Olly’s Future was set up in memory of Oliver Hare who died through suicide on February 14th, 2017.
It has two aims:
1. to celebrate Oliver’s life through events, awards and creative projects
2. to deliver suicide prevention training, namely ASIST (Applied Suicide Intervention Skills Training) and our own one hour workshops – ‘Pressure of Success’ and ‘I am Sorry for Your Loss’.
Olly’s Future is also working in partnership with MIND and the Sussex Partnership NHS Trust on an 18 month PACEsetter initiative called ‘Practise Hope’, which is funded by Health Education England to improve how GPs help 10 – 25 year olds who self harm or have thoughts of suicide.
How does your organisation contribute to preventing suicide and supporting those affected by it?
Olly’s Future believes strongly in equipping people with the skills to help others who are feeling suicidal. We fund people to go on suicide prevention training courses that are delivered by Papyrus or Grassroots, namely ASIST and SAFEtalk. Our funding has enabled all staff at Christ’s Hospital School to receive training as well staff at UCL on an on-going basis (lunchtime sessions).

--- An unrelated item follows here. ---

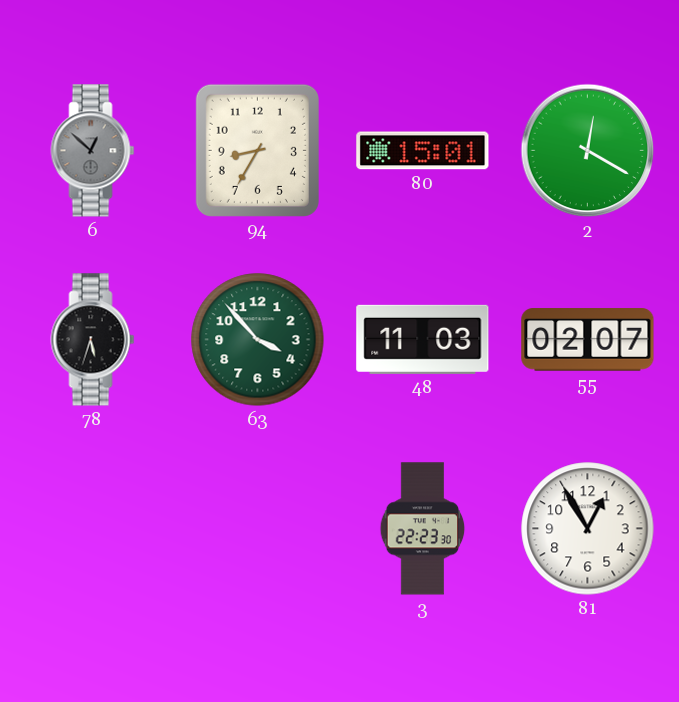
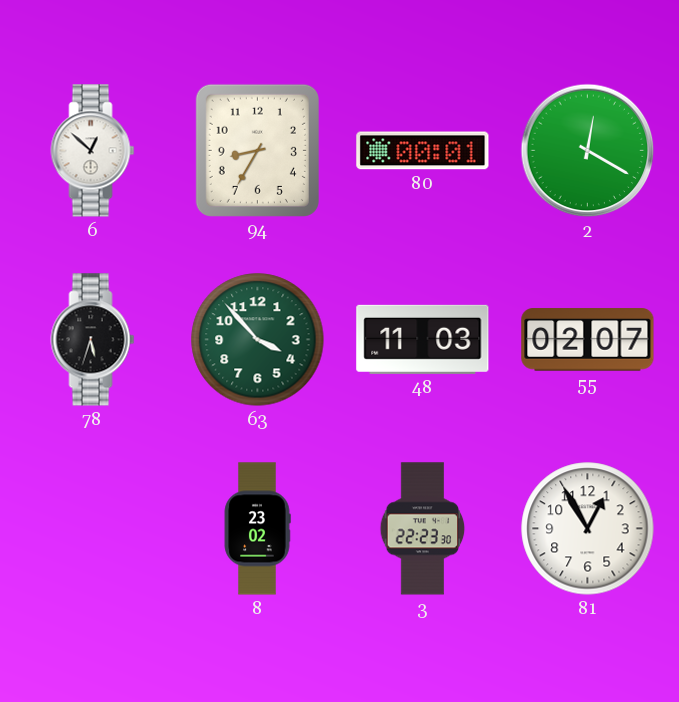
6 dial: grey -> white
80: 15:01 -> 00:01
8: none -> 23:02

We are currently developing two one hour workshops aimed at graduates and for those who are bereaved through suicide.
What are your current priorities?
Over the next 18 months, Olly’s Future will be working in partnership with MIND and the Sussex Partnership NHS Trust on a PACEsetter initiative to help GPs improve the way they help 10 – 25 year olds who have thoughts of suicide or self-harm. Ann Feloy has the role of Patients Care Lead and will be working in scoping, devising and overseeing the initiative which involves 30 GP surgeries across the trust’s three counties of Sussex, Kent and Surrey. Our ambition is to bring about a culture change in the way GPs help children and young people.
To win the PACEsetter Award for Suicide Prevention and Self Harm, GP practices must complete five key activities, including an engagement exercise comprising two parts: 1. with at least 1 per cent of their (target) population/carers of people with mental health difficulties and 2. with at least half of their staff around their own wellbeing.
What challenges are you currently facing?
The success of the project relies heavily on GPs being willing and happy to engage in the initiative and them feeling they have enough support from the three ‘Practise Hope co-ordinators’ who will be employed to work closely with the GPs to deliver the changes at a very practical level.